Strategy’s New Inside-Out Dynamic
Further on the theme of the domestic drivers for strategy in the current era, a pair of fascinating essays appear in the new, anniversary issue of Foreign Affairs, by Francis Fukuyama and Charles Kupchan, about two of the specific issues I cited in my earlier post: inequality, and ungovernability. (Each of the Foreign Affairs links is to partial articles; the full version of each crouches behind a paywall, but together they’re worth seeking out the issue.)
Fukuyama and Kupchan don’t necessarily trace the implications all the way to geopolitics—although Kupchan does a fair amount, more so than Fukuyama, just because it’s not so much Fukuyama’s goal. Both are chock-full of insights and help draw out the internal factors that will mold states into the global actors they will become.

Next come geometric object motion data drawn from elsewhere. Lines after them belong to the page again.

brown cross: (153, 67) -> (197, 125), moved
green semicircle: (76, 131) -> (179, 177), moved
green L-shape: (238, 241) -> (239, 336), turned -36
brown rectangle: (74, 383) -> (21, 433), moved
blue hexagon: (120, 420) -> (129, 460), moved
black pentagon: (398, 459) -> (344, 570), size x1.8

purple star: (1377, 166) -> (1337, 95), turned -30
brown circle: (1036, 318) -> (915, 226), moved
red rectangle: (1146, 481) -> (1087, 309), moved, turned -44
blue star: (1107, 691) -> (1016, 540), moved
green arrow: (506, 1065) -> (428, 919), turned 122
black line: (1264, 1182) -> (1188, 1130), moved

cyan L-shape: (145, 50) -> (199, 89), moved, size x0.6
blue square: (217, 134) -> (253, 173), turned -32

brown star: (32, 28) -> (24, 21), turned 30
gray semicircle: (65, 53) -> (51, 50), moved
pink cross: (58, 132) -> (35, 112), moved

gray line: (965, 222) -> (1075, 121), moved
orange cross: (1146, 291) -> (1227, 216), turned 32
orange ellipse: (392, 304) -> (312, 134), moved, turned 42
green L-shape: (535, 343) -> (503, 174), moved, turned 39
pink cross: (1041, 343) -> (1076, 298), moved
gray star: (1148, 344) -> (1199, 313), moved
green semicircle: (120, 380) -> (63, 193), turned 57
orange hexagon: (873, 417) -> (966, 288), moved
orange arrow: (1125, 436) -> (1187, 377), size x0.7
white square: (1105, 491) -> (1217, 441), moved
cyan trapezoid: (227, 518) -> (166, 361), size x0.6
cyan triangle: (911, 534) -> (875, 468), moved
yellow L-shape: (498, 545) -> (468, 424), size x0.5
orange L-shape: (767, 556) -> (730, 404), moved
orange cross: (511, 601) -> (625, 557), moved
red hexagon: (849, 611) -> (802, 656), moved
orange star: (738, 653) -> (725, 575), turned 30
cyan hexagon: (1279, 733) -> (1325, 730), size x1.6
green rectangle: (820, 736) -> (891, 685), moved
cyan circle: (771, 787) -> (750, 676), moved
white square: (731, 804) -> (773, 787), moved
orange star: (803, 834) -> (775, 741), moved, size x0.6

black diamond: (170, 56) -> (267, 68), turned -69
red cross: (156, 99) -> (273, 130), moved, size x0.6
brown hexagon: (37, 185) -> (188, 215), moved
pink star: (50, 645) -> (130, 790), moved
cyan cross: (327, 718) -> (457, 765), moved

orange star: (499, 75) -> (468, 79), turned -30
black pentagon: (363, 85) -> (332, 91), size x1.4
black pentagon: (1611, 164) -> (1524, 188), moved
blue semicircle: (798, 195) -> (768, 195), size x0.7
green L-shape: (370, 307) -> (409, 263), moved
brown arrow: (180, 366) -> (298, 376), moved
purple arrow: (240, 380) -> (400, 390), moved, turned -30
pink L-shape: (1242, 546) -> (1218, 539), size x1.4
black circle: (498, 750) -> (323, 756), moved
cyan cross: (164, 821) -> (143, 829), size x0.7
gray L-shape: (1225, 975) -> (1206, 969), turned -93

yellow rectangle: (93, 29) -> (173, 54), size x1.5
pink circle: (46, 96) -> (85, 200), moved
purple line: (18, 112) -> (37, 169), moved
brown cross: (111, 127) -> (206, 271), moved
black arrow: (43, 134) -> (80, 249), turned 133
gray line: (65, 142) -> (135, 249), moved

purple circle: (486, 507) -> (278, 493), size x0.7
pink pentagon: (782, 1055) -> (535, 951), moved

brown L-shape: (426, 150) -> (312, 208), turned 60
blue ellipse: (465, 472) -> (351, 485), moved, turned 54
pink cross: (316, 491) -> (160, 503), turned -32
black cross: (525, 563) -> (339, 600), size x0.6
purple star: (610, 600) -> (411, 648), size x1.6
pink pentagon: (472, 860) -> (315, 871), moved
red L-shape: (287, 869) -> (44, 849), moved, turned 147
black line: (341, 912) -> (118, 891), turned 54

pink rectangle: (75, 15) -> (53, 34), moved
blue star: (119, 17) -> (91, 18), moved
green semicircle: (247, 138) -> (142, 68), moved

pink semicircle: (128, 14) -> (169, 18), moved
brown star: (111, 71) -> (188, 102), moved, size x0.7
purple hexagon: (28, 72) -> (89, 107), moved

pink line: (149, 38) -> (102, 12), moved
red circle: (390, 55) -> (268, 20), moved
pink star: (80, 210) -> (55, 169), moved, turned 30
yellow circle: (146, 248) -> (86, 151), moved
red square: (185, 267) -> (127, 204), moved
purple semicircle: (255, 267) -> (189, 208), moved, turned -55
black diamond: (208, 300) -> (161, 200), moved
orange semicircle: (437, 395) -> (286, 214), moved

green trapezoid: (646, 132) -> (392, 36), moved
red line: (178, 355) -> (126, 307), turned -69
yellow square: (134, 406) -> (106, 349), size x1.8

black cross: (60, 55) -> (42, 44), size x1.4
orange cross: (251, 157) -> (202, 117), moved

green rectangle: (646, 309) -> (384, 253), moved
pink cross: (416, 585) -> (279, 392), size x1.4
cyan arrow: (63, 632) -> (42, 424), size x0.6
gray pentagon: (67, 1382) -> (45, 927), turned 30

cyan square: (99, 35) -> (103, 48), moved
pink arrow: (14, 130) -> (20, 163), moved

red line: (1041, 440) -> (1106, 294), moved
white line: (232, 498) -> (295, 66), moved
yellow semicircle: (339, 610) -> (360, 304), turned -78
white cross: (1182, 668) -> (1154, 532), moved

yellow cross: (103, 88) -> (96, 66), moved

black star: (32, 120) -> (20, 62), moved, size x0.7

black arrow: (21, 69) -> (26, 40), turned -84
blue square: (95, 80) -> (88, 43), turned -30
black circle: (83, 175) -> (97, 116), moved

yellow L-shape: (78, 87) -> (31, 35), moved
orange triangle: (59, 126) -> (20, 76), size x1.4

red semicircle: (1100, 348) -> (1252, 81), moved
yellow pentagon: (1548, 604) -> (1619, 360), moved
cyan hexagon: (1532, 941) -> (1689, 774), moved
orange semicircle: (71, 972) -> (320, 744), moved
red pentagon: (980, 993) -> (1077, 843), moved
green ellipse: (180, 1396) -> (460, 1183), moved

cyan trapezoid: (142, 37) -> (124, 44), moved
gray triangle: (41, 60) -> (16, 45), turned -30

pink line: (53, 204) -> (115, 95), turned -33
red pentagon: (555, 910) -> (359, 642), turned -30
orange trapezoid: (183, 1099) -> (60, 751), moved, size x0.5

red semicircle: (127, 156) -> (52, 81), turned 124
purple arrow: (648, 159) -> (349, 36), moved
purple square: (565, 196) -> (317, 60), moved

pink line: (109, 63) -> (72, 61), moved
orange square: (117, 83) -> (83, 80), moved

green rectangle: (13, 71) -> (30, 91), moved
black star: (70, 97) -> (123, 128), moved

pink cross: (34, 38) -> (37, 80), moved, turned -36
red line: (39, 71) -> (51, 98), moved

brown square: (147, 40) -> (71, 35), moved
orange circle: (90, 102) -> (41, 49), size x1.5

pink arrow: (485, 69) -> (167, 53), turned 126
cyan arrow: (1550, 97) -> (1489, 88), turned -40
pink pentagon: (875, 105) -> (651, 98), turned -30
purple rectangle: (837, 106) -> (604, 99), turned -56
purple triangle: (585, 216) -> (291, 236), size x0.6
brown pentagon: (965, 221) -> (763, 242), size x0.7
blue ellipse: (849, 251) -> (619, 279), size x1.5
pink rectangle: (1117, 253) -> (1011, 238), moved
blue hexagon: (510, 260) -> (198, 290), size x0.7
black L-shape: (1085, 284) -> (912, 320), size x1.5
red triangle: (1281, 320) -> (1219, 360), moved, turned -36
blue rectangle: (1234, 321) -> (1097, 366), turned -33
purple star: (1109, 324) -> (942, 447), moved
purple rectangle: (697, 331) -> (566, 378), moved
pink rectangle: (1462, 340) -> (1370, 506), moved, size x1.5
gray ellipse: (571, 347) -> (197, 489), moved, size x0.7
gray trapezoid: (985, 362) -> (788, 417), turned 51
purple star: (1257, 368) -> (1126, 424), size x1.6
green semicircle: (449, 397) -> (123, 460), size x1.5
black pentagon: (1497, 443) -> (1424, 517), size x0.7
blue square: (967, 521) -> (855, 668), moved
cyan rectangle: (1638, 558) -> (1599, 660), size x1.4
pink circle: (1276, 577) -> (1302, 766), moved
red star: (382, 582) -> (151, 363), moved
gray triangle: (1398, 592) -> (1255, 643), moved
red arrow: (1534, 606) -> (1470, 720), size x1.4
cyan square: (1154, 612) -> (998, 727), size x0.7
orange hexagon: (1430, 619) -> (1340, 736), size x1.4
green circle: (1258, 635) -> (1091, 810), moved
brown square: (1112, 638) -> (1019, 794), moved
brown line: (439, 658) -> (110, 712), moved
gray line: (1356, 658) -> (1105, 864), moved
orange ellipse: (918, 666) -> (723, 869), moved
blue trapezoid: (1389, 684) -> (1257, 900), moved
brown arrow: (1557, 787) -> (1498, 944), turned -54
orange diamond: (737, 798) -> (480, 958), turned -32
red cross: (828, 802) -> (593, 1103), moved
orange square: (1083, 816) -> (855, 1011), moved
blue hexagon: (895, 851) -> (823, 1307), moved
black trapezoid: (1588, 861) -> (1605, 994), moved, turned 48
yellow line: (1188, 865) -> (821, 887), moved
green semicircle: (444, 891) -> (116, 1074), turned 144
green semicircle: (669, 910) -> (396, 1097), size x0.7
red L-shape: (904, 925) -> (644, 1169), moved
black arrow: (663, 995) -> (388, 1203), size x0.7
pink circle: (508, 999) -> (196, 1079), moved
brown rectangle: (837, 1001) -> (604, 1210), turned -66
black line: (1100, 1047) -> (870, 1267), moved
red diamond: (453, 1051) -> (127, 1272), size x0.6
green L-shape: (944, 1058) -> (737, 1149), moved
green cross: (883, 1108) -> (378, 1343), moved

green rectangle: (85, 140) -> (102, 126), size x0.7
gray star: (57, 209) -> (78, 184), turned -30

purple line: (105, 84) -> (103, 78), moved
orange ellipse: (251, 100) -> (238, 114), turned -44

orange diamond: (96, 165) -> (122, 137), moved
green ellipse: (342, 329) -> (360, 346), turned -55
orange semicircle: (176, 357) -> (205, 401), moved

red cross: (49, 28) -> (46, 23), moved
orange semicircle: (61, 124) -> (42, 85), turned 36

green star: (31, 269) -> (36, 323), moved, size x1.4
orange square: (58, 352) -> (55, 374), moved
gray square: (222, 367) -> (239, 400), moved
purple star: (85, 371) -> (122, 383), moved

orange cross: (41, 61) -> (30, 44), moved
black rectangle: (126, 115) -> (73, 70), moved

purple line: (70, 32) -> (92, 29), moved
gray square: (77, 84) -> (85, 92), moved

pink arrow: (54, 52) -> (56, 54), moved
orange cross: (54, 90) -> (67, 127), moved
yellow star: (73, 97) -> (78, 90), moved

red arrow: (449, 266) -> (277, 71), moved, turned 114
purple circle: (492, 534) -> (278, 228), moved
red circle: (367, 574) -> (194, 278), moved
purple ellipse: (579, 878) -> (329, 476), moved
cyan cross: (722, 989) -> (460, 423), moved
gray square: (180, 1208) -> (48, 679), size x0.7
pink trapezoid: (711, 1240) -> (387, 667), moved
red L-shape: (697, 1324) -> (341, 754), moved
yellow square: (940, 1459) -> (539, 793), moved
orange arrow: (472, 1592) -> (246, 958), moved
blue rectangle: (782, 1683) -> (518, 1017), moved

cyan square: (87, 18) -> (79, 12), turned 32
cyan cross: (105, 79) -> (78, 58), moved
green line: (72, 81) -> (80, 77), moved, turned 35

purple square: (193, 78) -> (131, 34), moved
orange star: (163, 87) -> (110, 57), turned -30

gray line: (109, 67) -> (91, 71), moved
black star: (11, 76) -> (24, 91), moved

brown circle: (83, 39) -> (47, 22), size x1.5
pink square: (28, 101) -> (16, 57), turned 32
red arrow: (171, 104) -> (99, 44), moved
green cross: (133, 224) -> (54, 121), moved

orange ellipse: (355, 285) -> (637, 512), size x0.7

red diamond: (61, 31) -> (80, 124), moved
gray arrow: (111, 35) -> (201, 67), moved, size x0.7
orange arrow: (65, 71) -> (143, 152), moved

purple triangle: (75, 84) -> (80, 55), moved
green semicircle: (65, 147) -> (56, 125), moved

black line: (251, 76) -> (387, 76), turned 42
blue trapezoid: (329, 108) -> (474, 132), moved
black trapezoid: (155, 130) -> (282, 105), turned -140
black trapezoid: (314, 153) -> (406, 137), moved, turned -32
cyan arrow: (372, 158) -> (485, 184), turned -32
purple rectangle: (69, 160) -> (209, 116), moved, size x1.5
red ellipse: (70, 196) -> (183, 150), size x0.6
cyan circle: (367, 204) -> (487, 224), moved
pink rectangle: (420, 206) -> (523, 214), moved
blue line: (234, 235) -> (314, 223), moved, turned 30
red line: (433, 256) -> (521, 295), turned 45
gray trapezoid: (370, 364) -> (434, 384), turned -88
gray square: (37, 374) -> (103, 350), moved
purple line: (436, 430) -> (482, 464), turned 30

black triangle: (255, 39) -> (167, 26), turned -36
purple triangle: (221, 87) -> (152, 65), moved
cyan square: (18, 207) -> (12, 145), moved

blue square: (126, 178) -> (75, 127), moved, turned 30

Example: Fukuyama reminds us that mostly, when domestic economic inequality explodes, social power retreats into the hands of a self-protective few, and grievances among the rest looks for a home–despite the best efforts of classist groups to corral it, that anger generally pools into nationalist or religious causes. Class warriors just don’t attract the masses—unless, I would add, they marry their clarion call to nationalist or religious iconology (there was a reason it was National Socialism, and infused with Christian symbolism to boot).
Lesson: From a strategic point of view, the outcome we have to worry about stemming from today’s ungovernable, increasingly unequal, worryingly frustrated states is not some sort of global Occupy Capitalism leftist thing, but rather a surge of aggressive nationalism, or extremist religious parties, transforming lost hope in the present into a leap of faith in utopian promises for radical futures, grounded in romanticized versions of “one true people’s” glorious past.
Anyway: The significance of internal factors for strategy … a theme of continuing importance.